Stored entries
══════════════════════════════

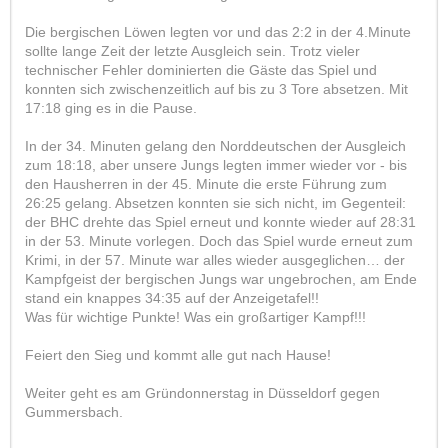
Die bergischen Löwen legten vor und das 2:2 in der 4.Minute
sollte lange Zeit der letzte Ausgleich sein. Trotz vieler
technischer Fehler dominierten die Gäste das Spiel und
konnten sich zwischenzeitlich auf bis zu 3 Tore absetzen. Mit
17:18 ging es in die Pause.
In der 34. Minuten gelang den Norddeutschen der Ausgleich
zum 18:18, aber unsere Jungs legten immer wieder vor - bis
den Hausherren in der 45. Minute die erste Führung zum
26:25 gelang. Absetzen konnten sie sich nicht, im Gegenteil:
der BHC drehte das Spiel erneut und konnte wieder auf 28:31
in der 53. Minute vorlegen. Doch das Spiel wurde erneut zum
Krimi, in der 57. Minute war alles wieder ausgeglichen… der
Kampfgeist der bergischen Jungs war ungebrochen, am Ende
stand ein knappes 34:35 auf der Anzeigetafel!!
Was für wichtige Punkte! Was ein großartiger Kampf!!!
Feiert den Sieg und kommt alle gut nach Hause!
Weiter geht es am Gründonnerstag in Düsseldorf gegen
Gummersbach.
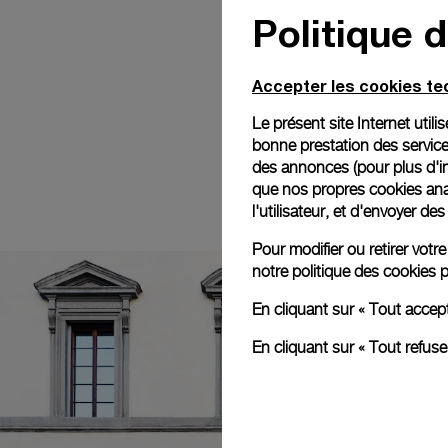
Politique 
Accepter les cookies t
Le présent site Internet util
bonne prestation des service
des annonces (pour plus d'in
que nos propres cookies anal
l'utilisateur, et d'envoyer d
Pour modifier ou retirer vot
notre
politique des cookies
p
En cliquant sur « Tout accep
En cliquant sur « Tout refus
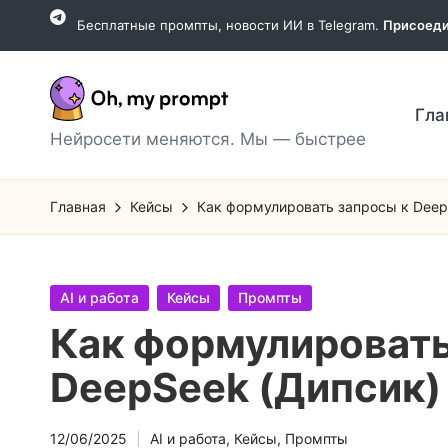
Бесплатные промпты, новости ИИ в Telegram.
Присоеди
Перейти
к
содержимому
Гла
O
Нейросети меняются. Мы — быстрее
h,
Главная
Кейсы
Как формулировать запросы к Deep
m
y
Опубликовано
AI и работа
Кейсы
Промпты
p
в
Как формулировать
r
DeepSeek (Дипсик)
o
12/06/2025
AI и работа
,
Кейсы
,
Промпты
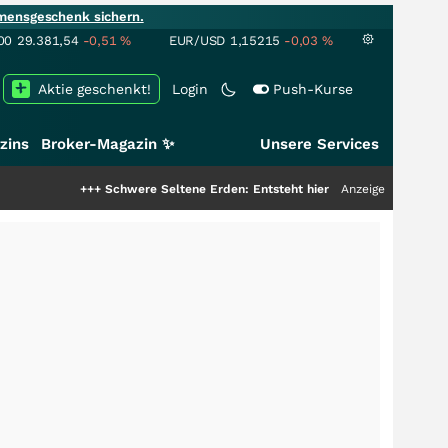
mensgeschenk sichern.
00
29.381,54
-0,51
%
EUR/USD
1,15215
-0,03
%
Aktie geschenkt!
Login
Push-Kurse
zins
Broker-Magazin ✨
Unsere Services
+++
Schwere Seltene Erden: Entsteht hier die nächste Milliardenstory?
Anzeige
++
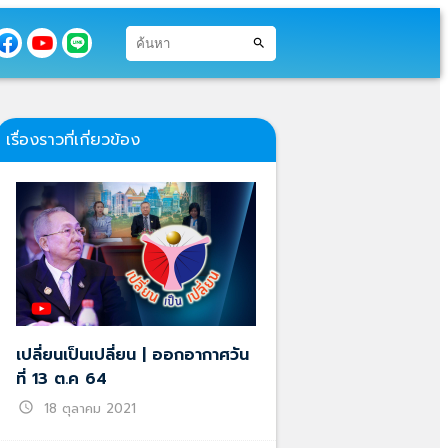
search
เรื่องราวที่เกี่ยวข้อง
เปลี่ยนเป็นเปลี่ยน | ออกอากาศวัน
ที่ 13 ต.ค 64
schedule
18 ตุลาคม 2021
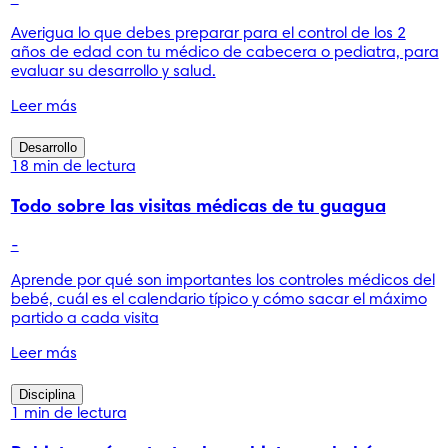
Averigua lo que debes preparar para el control de los 2
años de edad con tu médico de cabecera o pediatra, para
evaluar su desarrollo y salud.
Leer más
Desarrollo
18 min de lectura
Todo sobre las visitas médicas de tu guagua
-
Aprende por qué son importantes los controles médicos del
bebé, cuál es el calendario típico y cómo sacar el máximo
partido a cada visita
Leer más
Disciplina
1 min de lectura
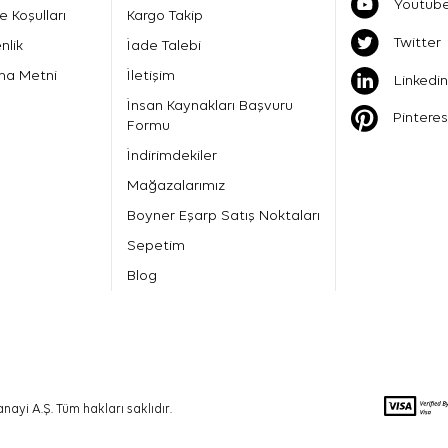
Youtub
e Koşulları
Kargo Takip
Twitter
nlik
İade Talebi
ma Metni
İletişim
Linkedin
İnsan Kaynakları Başvuru
Pinteres
Formu
İndirimdekiler
Mağazalarımız
Boyner Eşarp Satış Noktaları
Sepetim
Blog
nayi A.Ş. Tüm hakları saklıdır.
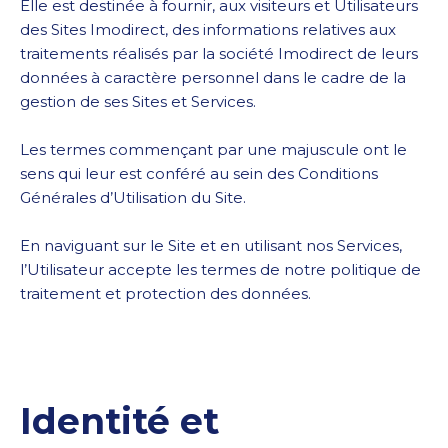
Elle est destinée à fournir, aux visiteurs et Utilisateurs
des Sites Imodirect, des informations relatives aux
traitements réalisés par la société Imodirect de leurs
données à caractère personnel dans le cadre de la
gestion de ses Sites et Services.
Les termes commençant par une majuscule ont le
sens qui leur est conféré au sein des Conditions
Générales d’Utilisation du Site.
En naviguant sur le Site et en utilisant nos Services,
l’Utilisateur accepte les termes de notre politique de
traitement et protection des données.
Identité et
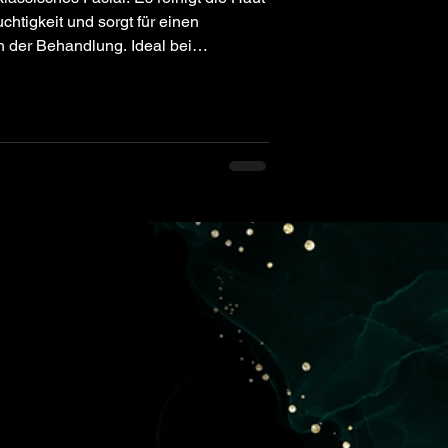
uchtigkeit und sorgt für einen
h der Behandlung. Ideal bei
der ersten Fältchen. Für alle Hauttypen
llzeit.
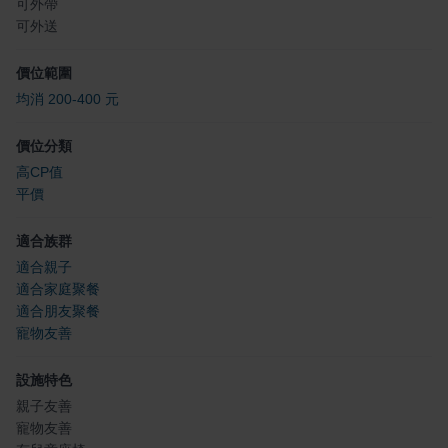
可外帶
可外送
價位範圍
均消 200-400 元
價位分類
高CP值
平價
適合族群
適合親子
適合家庭聚餐
適合朋友聚餐
寵物友善
設施特色
親子友善
寵物友善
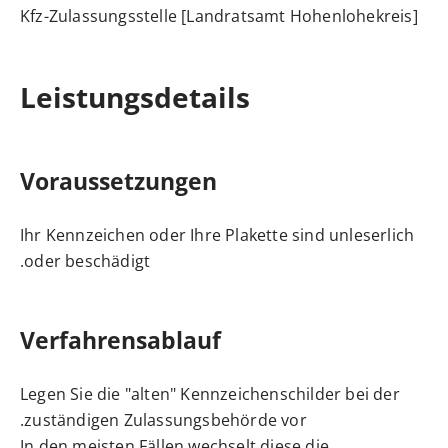
Kfz-Zulassungsstelle [Landratsamt Hohenlohekreis]
Leistungsdetails
Voraussetzungen
Ihr Kennzeichen oder Ihre Plakette sind unleserlich
oder beschädigt.
Verfahrensablauf
Legen Sie die "alten" Kennzeichenschilder bei der
zuständigen Zulassungsbehörde vor.
In den meisten Fällen wechselt diese die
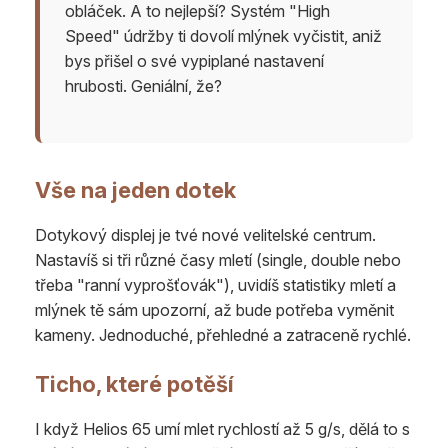
obláček. A to nejlepší? Systém "High
Speed" údržby ti dovolí mlýnek vyčistit, aniž
bys přišel o své vypiplané nastavení
hrubosti. Geniální, že?
Vše na jeden dotek
Dotykový displej je tvé nové velitelské centrum.
Nastavíš si tři různé časy mletí (single, double nebo
třeba "ranní vyprošťovák"), uvidíš statistiky mletí a
mlýnek tě sám upozorní, až bude potřeba vyměnit
kameny. Jednoduché, přehledné a zatraceně rychlé.
Ticho, které potěší
I když Helios 65 umí mlet rychlostí až 5 g/s, dělá to s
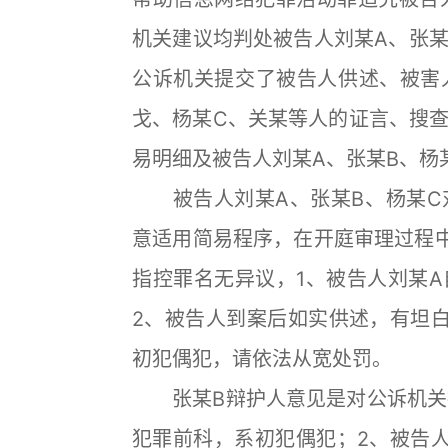
机关建议均判处被告人刘某A、张某
公诉机关提交了被告人供述、被害
戈、杨某C、关某等人的证言、搜
易明细及被告人刘某A、张某B、杨
被告人刘某A、张某B、杨某C
意适用简易程序，在开庭审理过程
指控罪名无异议，1、被告人刘某
2、被告人到案后如实供述，有坦
初犯偶犯，请依法从宽处罚。
张某B辩护人意见是对公诉机关指
犯罪前科，系初犯偶犯；2、被告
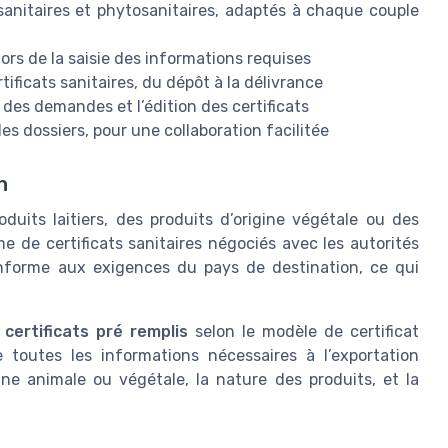
anitaires et phytosanitaires, adaptés à chaque couple
rs de la saisie des informations requises
tificats sanitaires, du dépôt à la délivrance
i des demandes et l’édition des certificats
es dossiers, pour une collaboration facilitée
n
uits laitiers, des produits d’origine végétale ou des
de certificats sanitaires négociés avec les autorités
conforme aux exigences du pays de destination, ce qui
s
certificats pré remplis
selon le modèle de certificat
e toutes les informations nécessaires à l’exportation
gine animale ou végétale, la nature des produits, et la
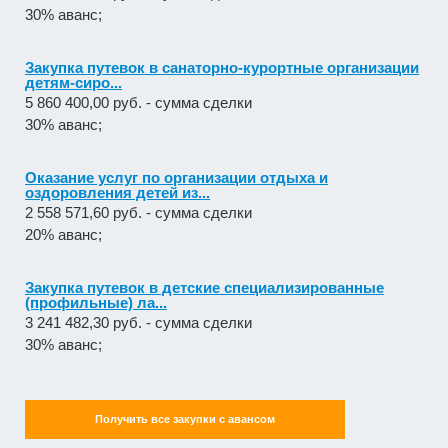
30% аванс;
Закупка путевок в санаторно-курортные организации
детям-сиро...
5 860 400,00 руб. - сумма сделки
30% аванс;
Оказание услуг по организации отдыха и
оздоровления детей из...
2 558 571,60 руб. - сумма сделки
20% аванс;
Закупка путевок в детские специализированные
(профильные) ла...
3 241 482,30 руб. - сумма сделки
30% аванс;
Получить все закупки с авансом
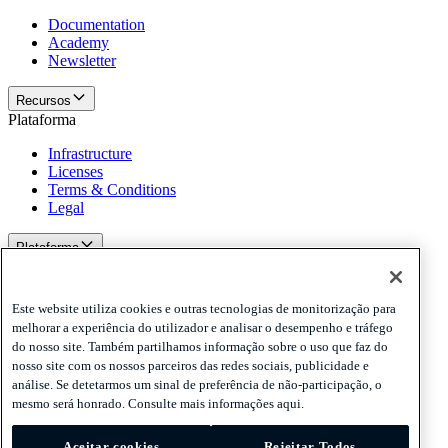
Documentation
Academy
Newsletter
Recursos
Plataforma
Infrastructure
Licenses
Terms & Conditions
Legal
Plataforma
Políticas e aviso de isenção de responsabilidade
Privacy
Este website utiliza cookies e outras tecnologias de monitorização para
Cookies
melhorar a experiência do utilizador e analisar o desempenho e tráfego
Disclaimer
do nosso site. Também partilhamos informação sobre o uso que faz do
nosso site com os nossos parceiros das redes sociais, publicidade e
Políticas e aviso de isenção de responsabilidade
análise. Se detetarmos um sinal de preferência de não-participação, o
Assine nossa newsletter
Assine nossa newsletter
Assine nossa
mesmo será honrado. Consulte mais informações aqui.
newsletter
Aceitar cookies
Rejeitar Todos
Privacy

══════════════════════════════

**TASK ITEM:** Every line that contains the string "Spiel" should be copied from the entries.

**THE ANSWER:**
technischer Fehler dominierten die Gäste das Spiel und
der BHC drehte das Spiel erneut und konnte wieder auf 28:31
in der 53. Minute vorlegen. Doch das Spiel wurde erneut zum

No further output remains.